VI. Si ceux qui exercent le pouvoir législatif, lequel représente le pouvoir du peuple, ou une partie d’eux, ont été élus par le peuple, pour s’assembler dans le tems qu’ils ont fait ; et qu’ensuite ils retournent dans l’état ordinaire des sujets, et ne puissent plus avoir de part à l’autorité législative qu’en vertu d’une nouvelle élection : le pouvoir d’élire, en cette rencontre, doit être exercé par le peuple, soit dans de certains tems précis et destinés à cela, ou lorsqu’il en est sollicité et averti. Et, en ce dernier cas, le pouvoir de convoquer l’assemblée réside ordinairement dans le pouvoir exécutif, qui a une de ces deux limitations à l’égard du tems ; l’une, que la constitution originaire de l’assemblée demande qu’elle soit sur pied, et agisse de tems en tems et dans de certains tems précis ; et alors le pouvoir exécutif n’a autre chose à faire qu’à publier des ordres, afin qu’on élise les membres de l’assemblée, selon les formes accoutumées ; l’autre, qu’on a laissé à la prudence de ceux qui ont le pouvoir exécutif, de convoquer l’assemblée par une nouvelle élection, lorsque les conjonctures et les affaires publiques le requièrent, et qu’il est nécessaire de changer, réformer, abolir quelque chose de ce qui s’étoit fait et observé auparavant, ou de remédier à quelques inconvéniens fâcheux, et de prévenir des malheurs qui menacent le peuple.

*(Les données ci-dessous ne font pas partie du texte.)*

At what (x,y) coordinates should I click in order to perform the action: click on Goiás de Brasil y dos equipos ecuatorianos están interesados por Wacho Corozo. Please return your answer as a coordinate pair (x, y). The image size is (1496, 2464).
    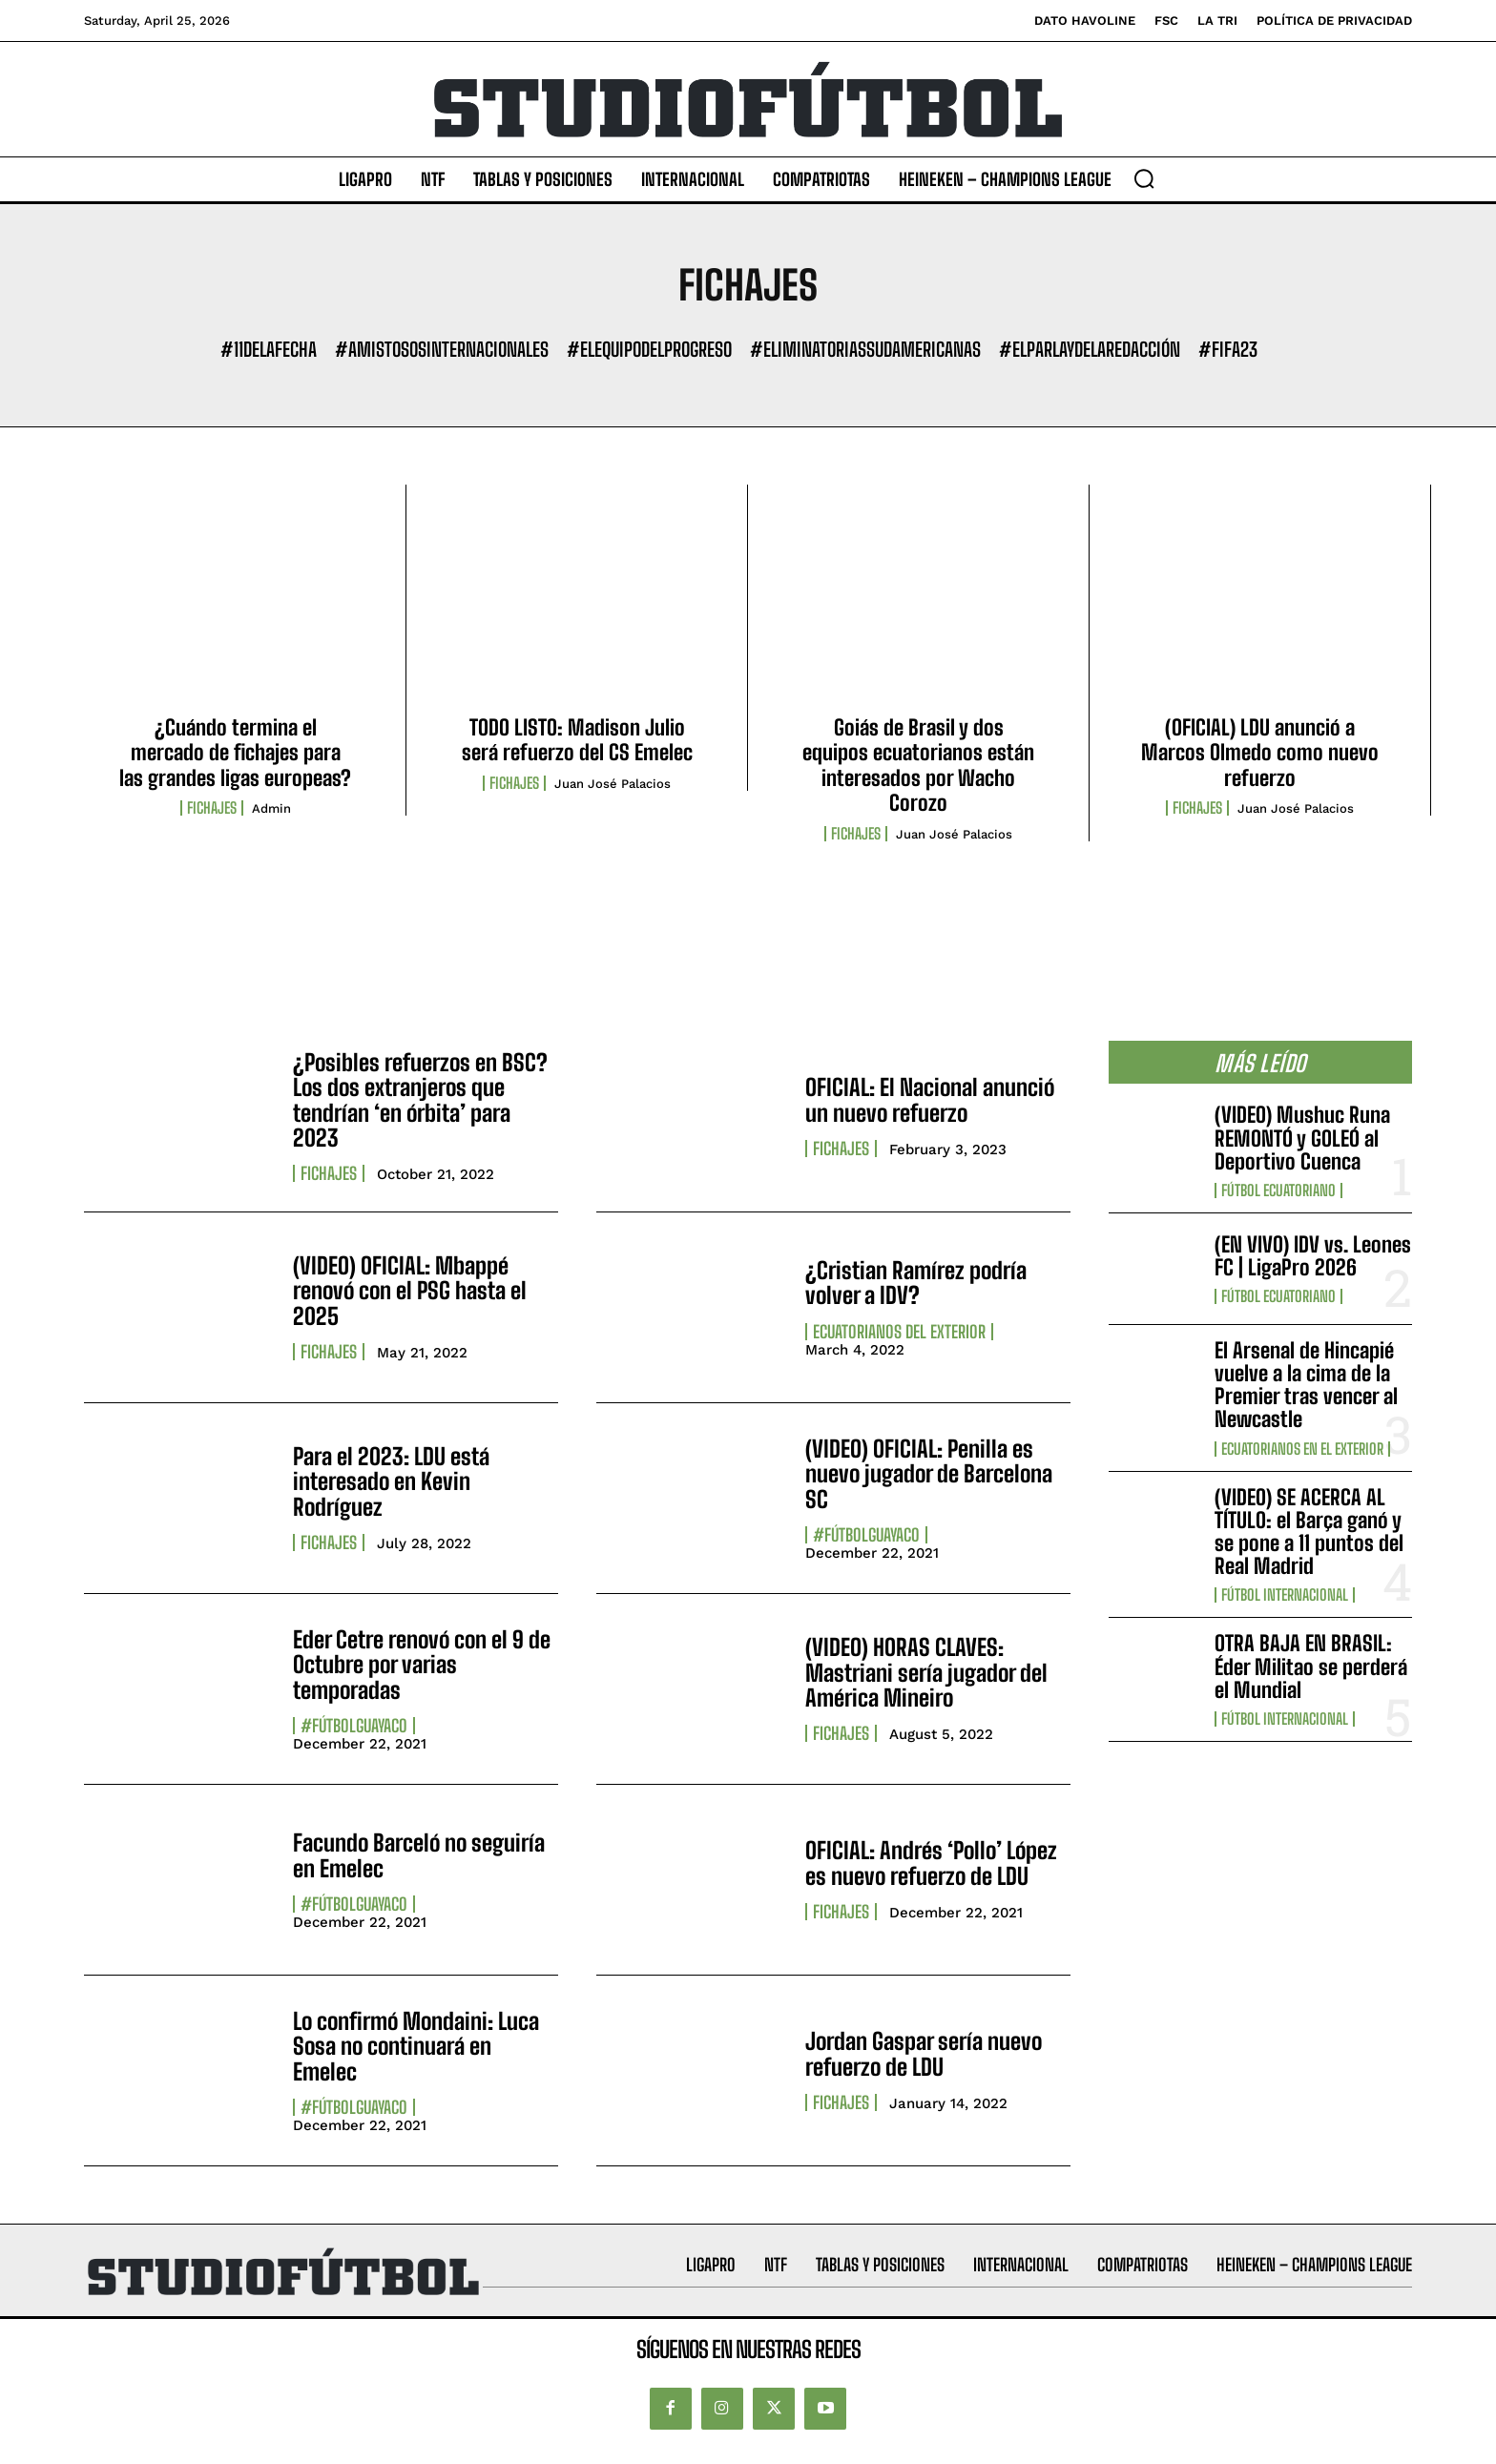
    Looking at the image, I should click on (918, 765).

VII. On peut demander ici, qu’est ce qu’on devroit faire, si ceux qui sont revêtus du pouvoir exécutif, ayant entre les mains toutes les forces de l’état, se servoient de ces forces pour empêcher que ceux à qui appartient le pouvoir législatif, ne s’assemblassent et n’agissent, lorsque la constitution originaire de leur assemblée, ou les nécessités publiques le requéroient ? Je réponds que ceux qui ont le pouvoir exécutif, agissant, comme il vient d’être dit, sans en avoir reçu d’autorité, d’une manière contraire à la confiance qu’on a prise en eux, sont dans l’état de guerre avec le peuple, qui a droit de rétablir l’assemblée qui le représente, et de la remettre dans l’exercice du pouvoir législatif. Car, ayant établi cette assemblée, et l’ayant destinée à exercer le pouvoir de faire des loix, dans de certains tems marqués, ou lorsqu’il est nécessaire ; si elle vient à être empêchée par la force, de faire ce qui est si nécessaire à la société, et en quoi la sûreté et la conservation du peuple consiste, le peuple a droit de lever cet obstacle par la force. Dans toutes sortes d’états et de conditions, le véritable remède qu’on puisse employer contre la force sans autorité, c’est d’y opposer la force. Celui qui use de la force sans autorité, se met par-là dans un état de guerre, comme étant l’agresseur, et s’expose à être traité de la manière qu’il vouloit traiter les autres.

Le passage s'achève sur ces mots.